Computational
Cognition 2021

Robots receive increasingly more attention in scientific areas beyond robotics. The field of human-robot interaction, for example, focuses not only on developing new technological solutions for robots, but also on how the human interacts with such artificial entities. In my research, I use robots as sophisticated stimuli for examining the mechanisms of human cognition. As such, robots allow for more ecological validity than screen-based stimuli and for excellent experimental control at the same time. In this talk, I will present a series of studies that, with the use of a humanoid robot iCub, addressed specific cognitive mechanisms, such as attention, cognitive control, decision making processes, and theory of mind. Results of these studies reveal that the social component should be taken into account in models of cognition, specifically attention and cognitive control. This might also inspire the way in which artificial cognitive architectures are built.

Using experimental psychology and neuroimaging, my team and I investigate the brain dynamics associated with conscious processing of sensory stimuli. I will present empirical evidence suggesting that conscious processing might specifically relate to a bifurcation in global brain activity following the first 200ms of sensory processing. Our results also suggest that, contrary to the first stages of sensory processing, the onset of these “conscious” mechanisms can be quite flexible in time. I will discuss how these findings might help update the global neuronal workspace model of conscious access.
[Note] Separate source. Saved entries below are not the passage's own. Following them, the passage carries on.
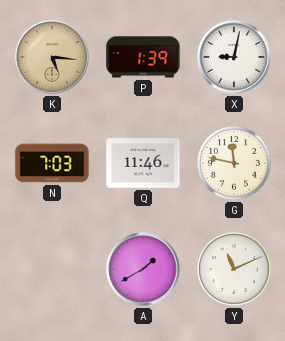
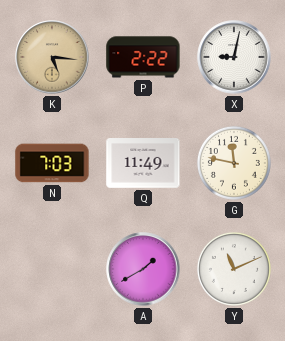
P: 1:39 -> 2:22
Q: 11:46 -> 11:49
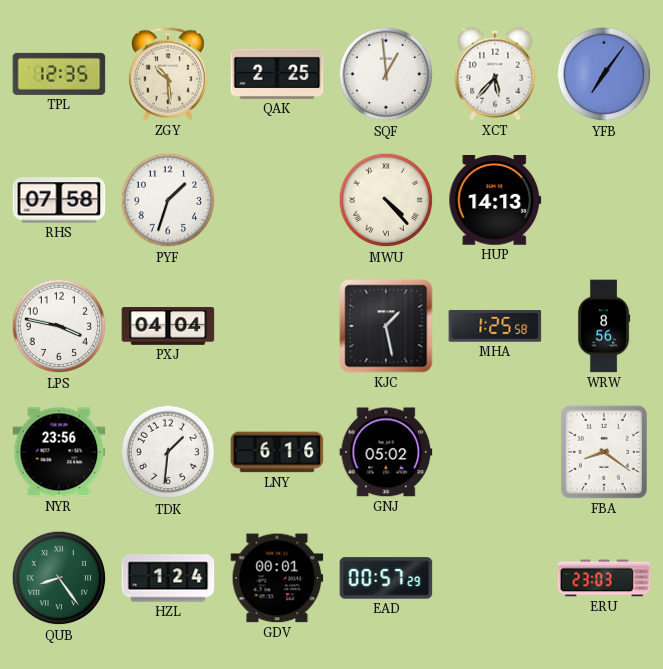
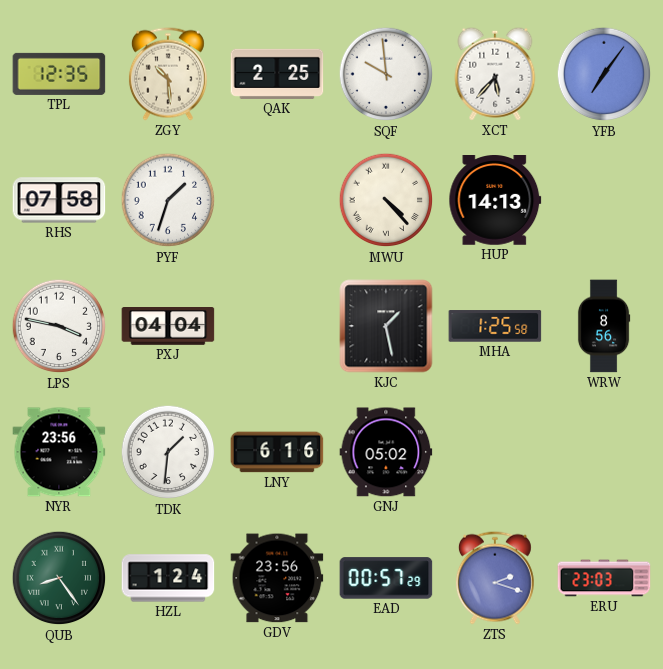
SQF: 12:59 -> 9:59
FBA: 8:21 -> none
GDV: 00:01 -> 23:56
ZTS: none -> 2:18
We study the geometry of deep learning through the lens of approximation theory via spline functions and operators. Our key result is that a large class of DNs can be written as a composition of max-affine spline operators (MASOs), which provide a powerful portal through which to view and analyze their inner workings. For instance, conditioned on the input signal, the output of a MASO DN can be written as a simple affine transformation of the input. This implies that a DN constructs a set of signal-dependent, class-specific templates against which the signal is compared via a simple inner product; we explore the links to the classical theory of optimal classification via matched filters and the effects of data memorization. The spline partition of the input signal space that is implicitly induced by a MASO directly links DNs to the theory of vector quantization (VQ) and K-means clustering, which opens up new geometric avenue to study how DNs organize signals in a hierarchical and multiscale fashion.
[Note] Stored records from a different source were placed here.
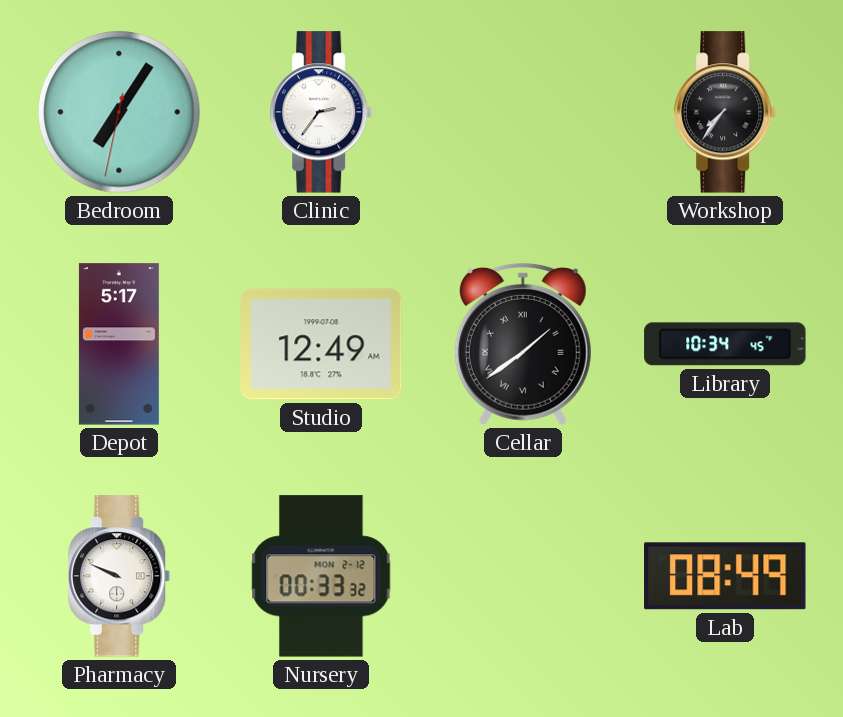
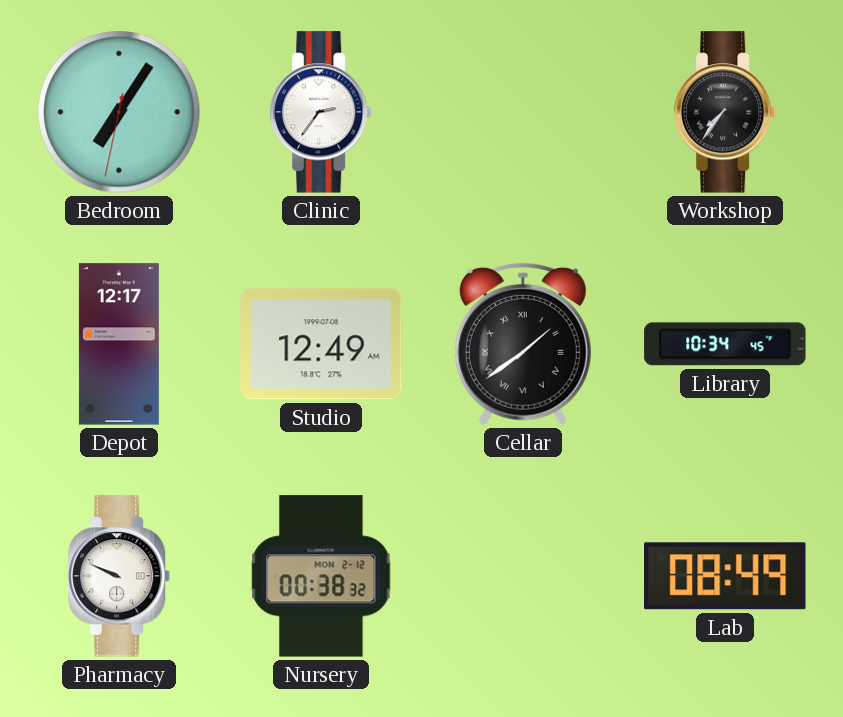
Depot: 5:17 -> 12:17
Nursery: 00:33 -> 00:38
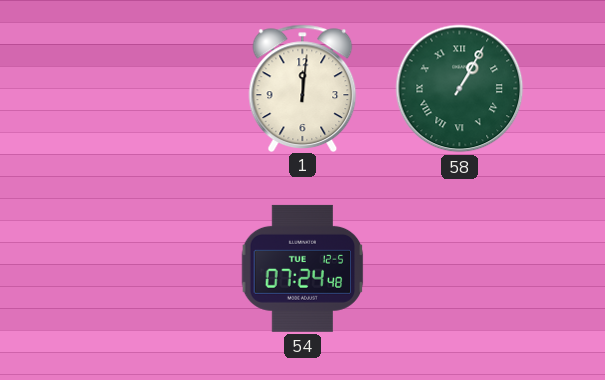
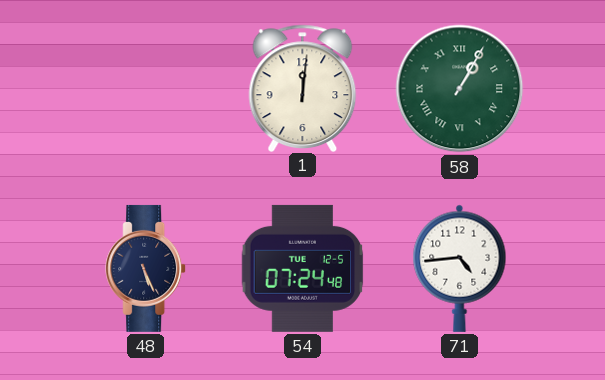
48: none -> 5:26
71: none -> 4:44
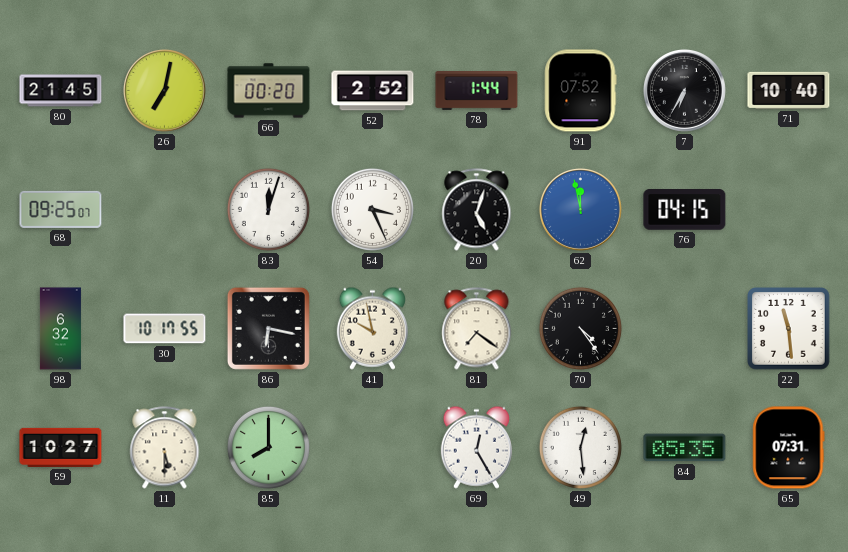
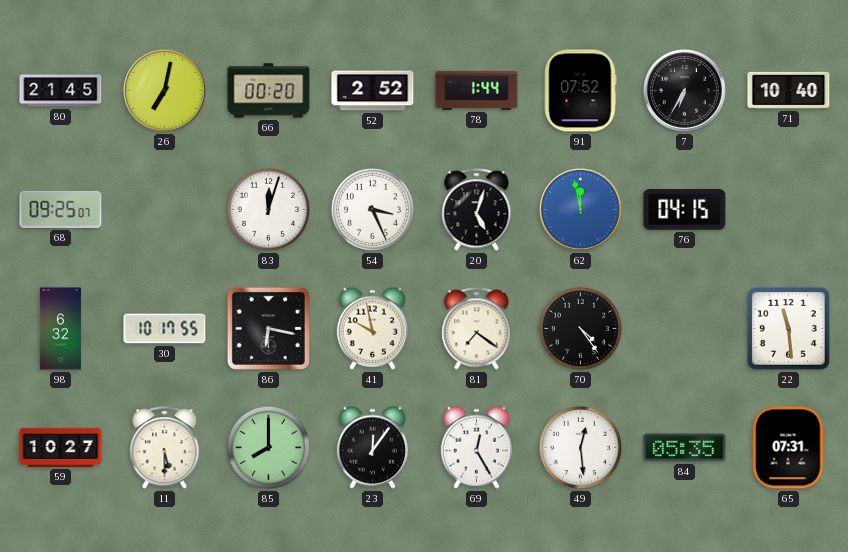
23: none -> 12:06
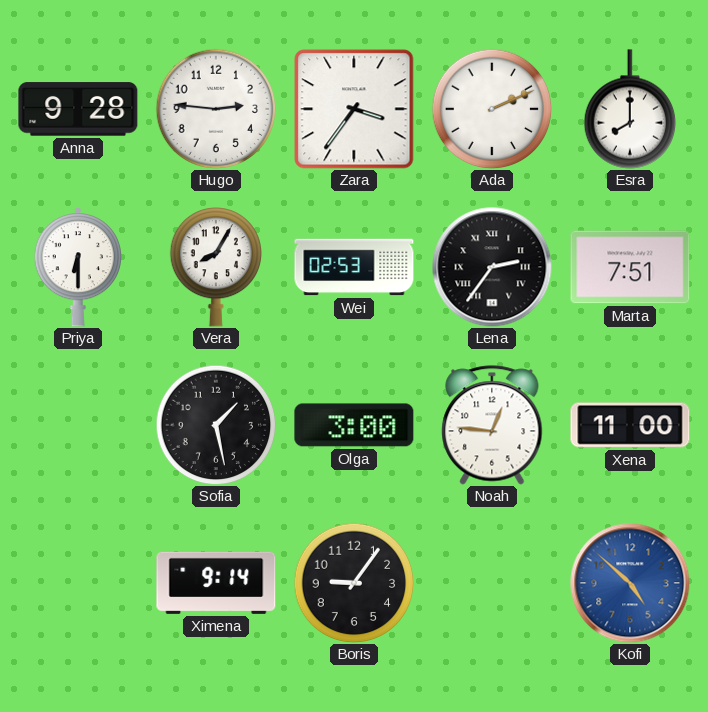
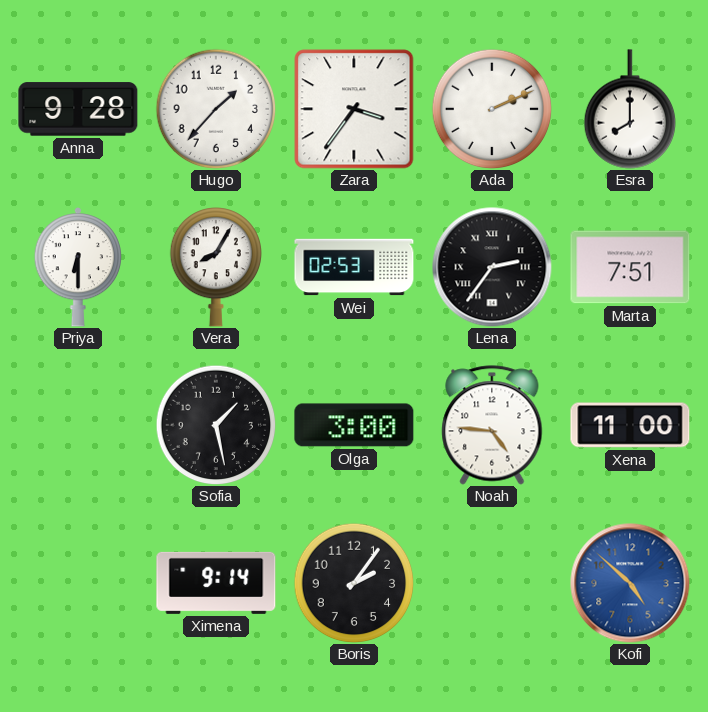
Hugo: 2:46 -> 1:37
Noah: 12:46 -> 4:46
Boris: 9:06 -> 2:06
Human language is a fundamental biological signal with computational properties that are markedly different than in other perception-action systems: hierarchical relationships between sounds, words, phrases, and sentences, and the unbounded ability to combine smaller units into larger ones. These and other formal properties have long made language difficult to account for from a biological systems perspective, and within models of cognition. I focus on this foundational puzzle – essentially “what does a system need to represent information that is both algebraic and statistical?” - and discuss the computational requirements, including the role of neural oscillations across time, for what I believe is necessary for a system to represent language. I build on examples from cognitive neuroimaging data and computational simulations, and outline a developing theory that integrates basic insights from linguistics and psycholinguistics with the currency of neural computation, in turn demarcating the boundary conditions for artificial systems making contact with human language.
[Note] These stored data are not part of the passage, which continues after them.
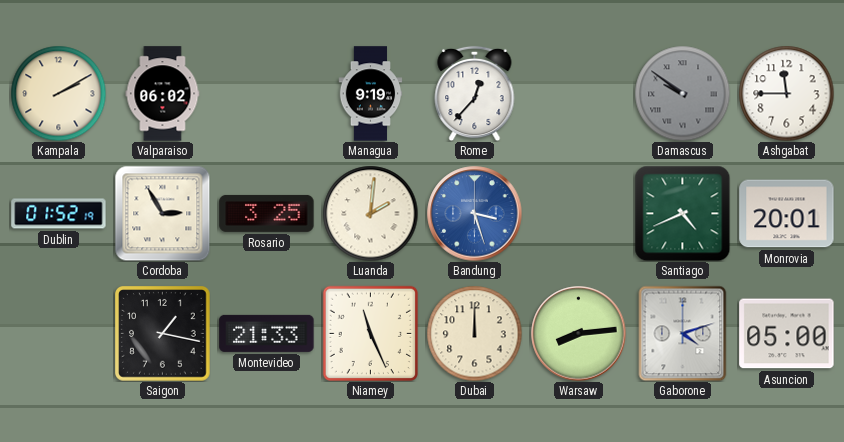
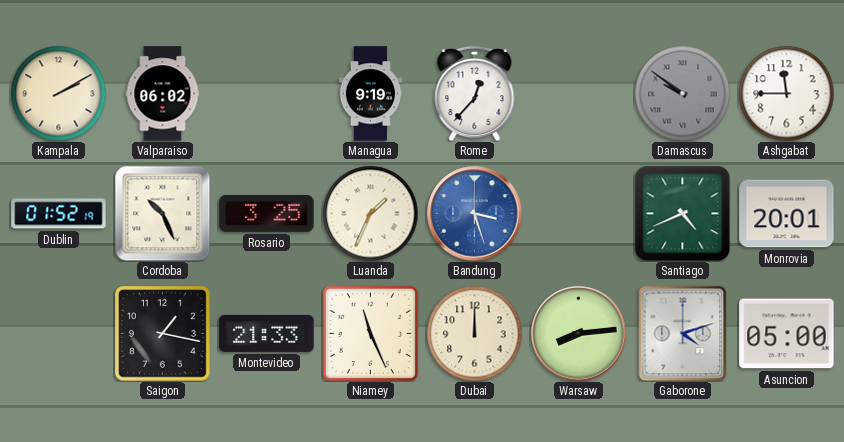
Cordoba: 2:55 -> 10:26
Luanda: 2:01 -> 1:34
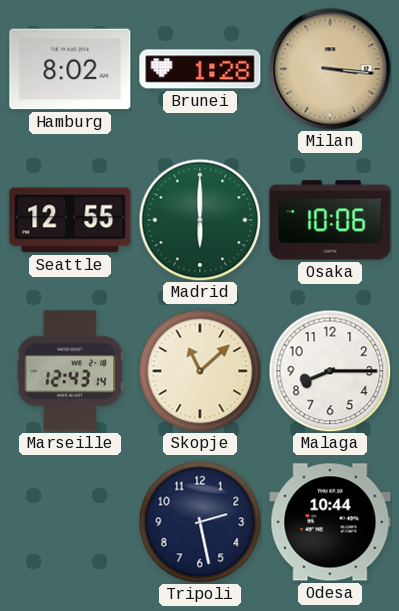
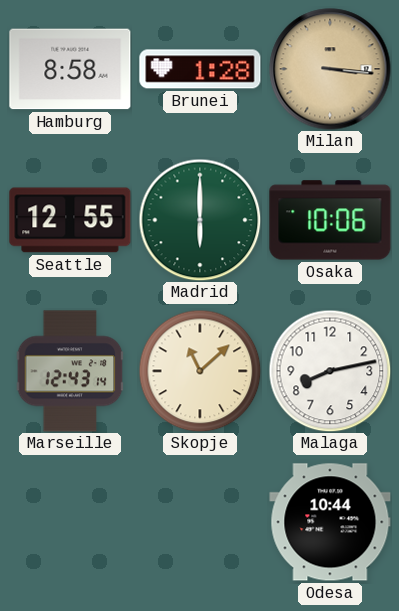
Hamburg: 8:02 -> 8:58
Malaga: 8:15 -> 8:13
Tripoli: 2:28 -> none
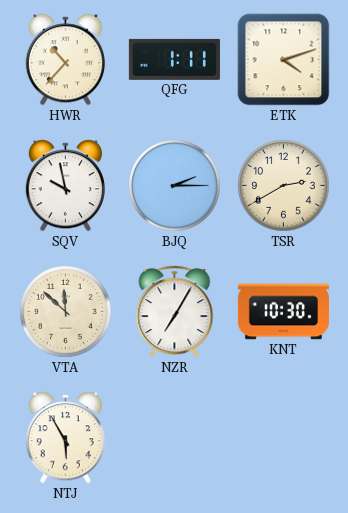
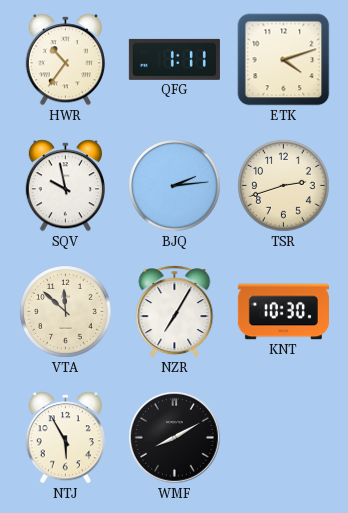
HWR: 10:37 -> 10:36
BJQ: 2:15 -> 2:14
TSR: 2:40 -> 2:42
WMF: none -> 8:10
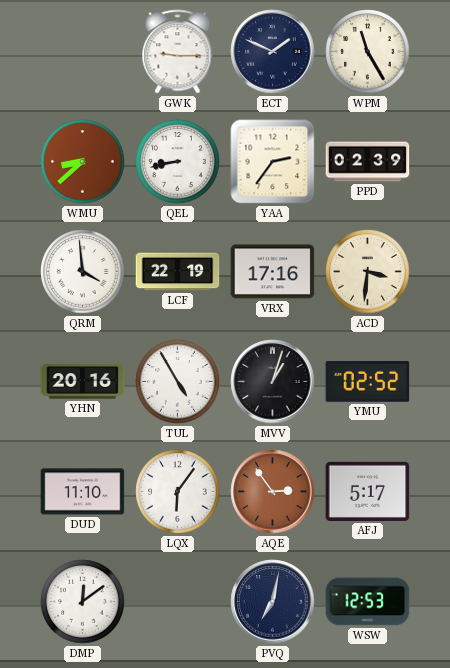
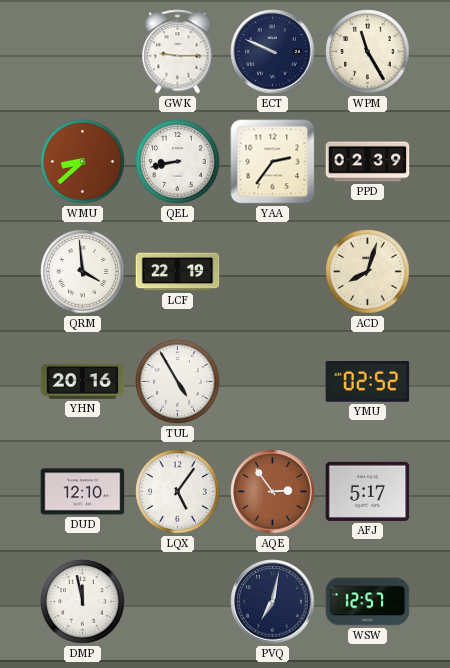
ECT: 1:49 -> 9:49
VRX: 17:16 -> none
ACD: 3:31 -> 8:03
MVV: 1:03 -> none
DUD: 11:10 -> 12:10
LQX: 6:06 -> 5:06
DMP: 12:09 -> 11:58
WSW: 12:53 -> 12:57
Neural language models are trained on text corpora to place probability distributions over sequences of words. They produce representations of language that have led to dramatic improvements in downstream tasks as diverse as translation, question answering, and image captioning. Language models' usefulness is partly explained by the fact that they robustly encode aspects of linguistic *structure*, including syntactic categories and dependency relations. But the extent to which language modeling induces representations of *meaning*---and the broader question of whether it is even in principle possible to learn about meaning from text alone---have remained a subject of ongoing debate in NLP and linguistics. I'll describe recent work showing that current neural language models build structured representations of meaning that simulate entities and situations as they evolve throughout a discourse. These representations can be linearly decoded into formal descriptions of semantic state analogous to the "file cards" of Heim (1983) and discourse representation structures of Kamp (1984). They can be directly manipulated to produce predictable changes in generated text, and supervised to improve generation quality. Together, these results suggest that the effectiveness of the modern NLP toolkit stems in part from its ability to learn some aspects of meaning with only linguistic form as training data.